■ TASK GOAL
For the entries that follow, restate word for word the line containing "y hacerse los", the line containing "tan comunes como", and every line that lies between them.

■ EXERCISE MATERIALS
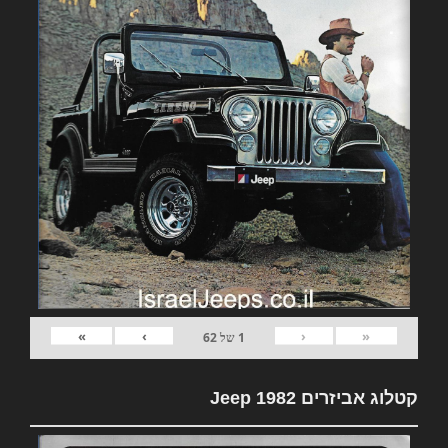
»
›
‹
«
1
של
62
קטלוג אביזרים 1982 Jeep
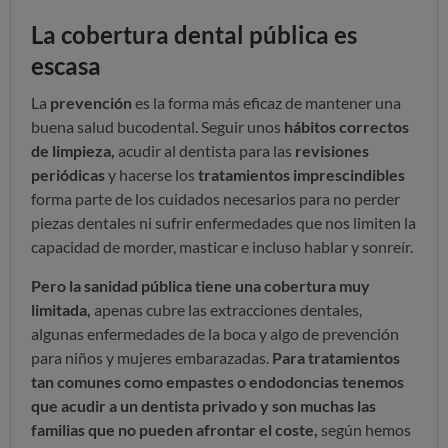
La cobertura dental pública es
escasa
La
prevención
es la forma más eficaz de mantener una
buena salud bucodental. Seguir unos
hábitos correctos
de limpieza,
acudir al dentista para las
revisiones
periódicas
y hacerse los
tratamientos imprescindibles
forma parte de los cuidados necesarios para no perder
piezas dentales ni sufrir enfermedades que nos limiten la
capacidad de morder, masticar e incluso hablar y sonreír.
Pero la sanidad pública tiene una cobertura muy
limitada,
apenas cubre las extracciones dentales,
algunas enfermedades de la boca y algo de prevención
para niños y mujeres embarazadas.
Para tratamientos
tan comunes como empastes o endodoncias tenemos
que acudir a un dentista privado y son muchas las
familias que no pueden afrontar el coste,
según hemos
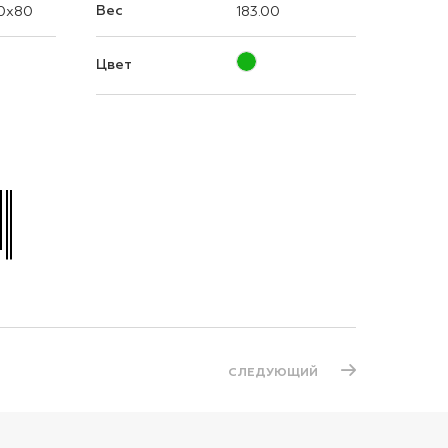
Вес
0x80
183.00
Цвет
СЛЕДУЮЩИЙ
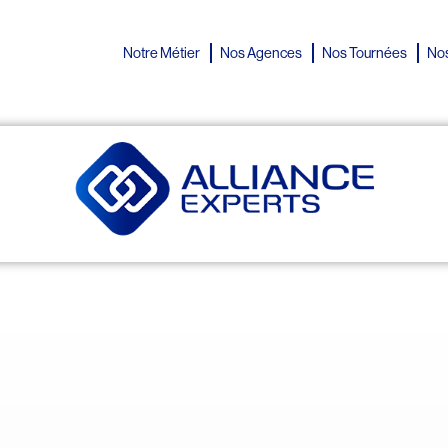
Notre Métier
Nos Agences
Nos Tournées
Nos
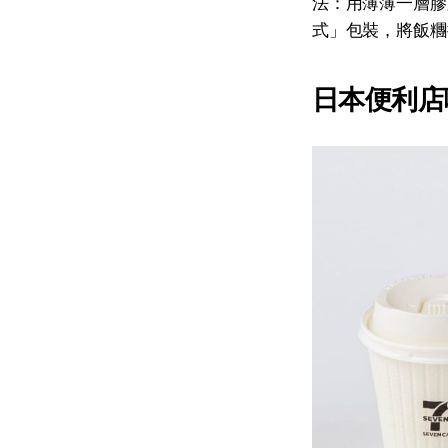
法：用薄薄一層膠
式」包裝，將飯糰
日本便利店咖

■ WRITTEN RESPONSE
y hacerse los
tratamientos imprescindibles
forma parte de los cuidados necesarios para no perder
piezas dentales ni sufrir enfermedades que nos limiten la
capacidad de morder, masticar e incluso hablar y sonreír.
Pero la sanidad pública tiene una cobertura muy
limitada,
apenas cubre las extracciones dentales,
algunas enfermedades de la boca y algo de prevención
para niños y mujeres embarazadas.
Para tratamientos
tan comunes como empastes o endodoncias tenemos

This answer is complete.